**Source data**
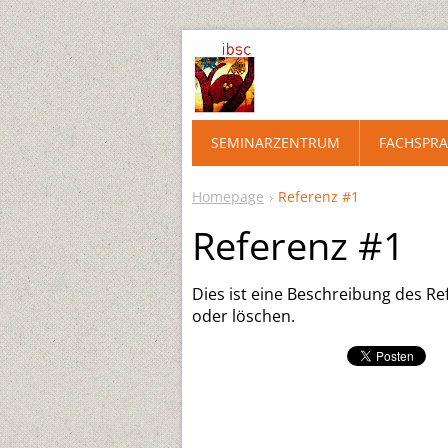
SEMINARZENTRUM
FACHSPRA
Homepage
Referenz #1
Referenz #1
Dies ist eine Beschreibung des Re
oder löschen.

...

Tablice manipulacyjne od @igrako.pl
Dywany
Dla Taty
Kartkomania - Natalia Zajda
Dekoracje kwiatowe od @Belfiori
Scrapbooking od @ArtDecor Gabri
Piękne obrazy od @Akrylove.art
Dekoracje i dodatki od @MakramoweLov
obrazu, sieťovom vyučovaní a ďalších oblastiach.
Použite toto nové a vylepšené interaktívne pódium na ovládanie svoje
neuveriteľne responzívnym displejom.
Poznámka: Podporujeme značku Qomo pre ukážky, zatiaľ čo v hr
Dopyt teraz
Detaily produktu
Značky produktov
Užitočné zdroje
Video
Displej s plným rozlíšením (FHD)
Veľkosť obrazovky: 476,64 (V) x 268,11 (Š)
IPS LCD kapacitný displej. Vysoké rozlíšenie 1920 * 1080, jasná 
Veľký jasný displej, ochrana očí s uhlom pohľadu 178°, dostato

**Problem requirements**
Copy, exactly and only, the lines above that begin with the one containing "SEMINARZENTRUM" and finish with the one containing "oder löschen.".

**Task solution**
SEMINARZENTRUM
FACHSPRA
Homepage
Referenz #1
Referenz #1
Dies ist eine Beschreibung des Re
oder löschen.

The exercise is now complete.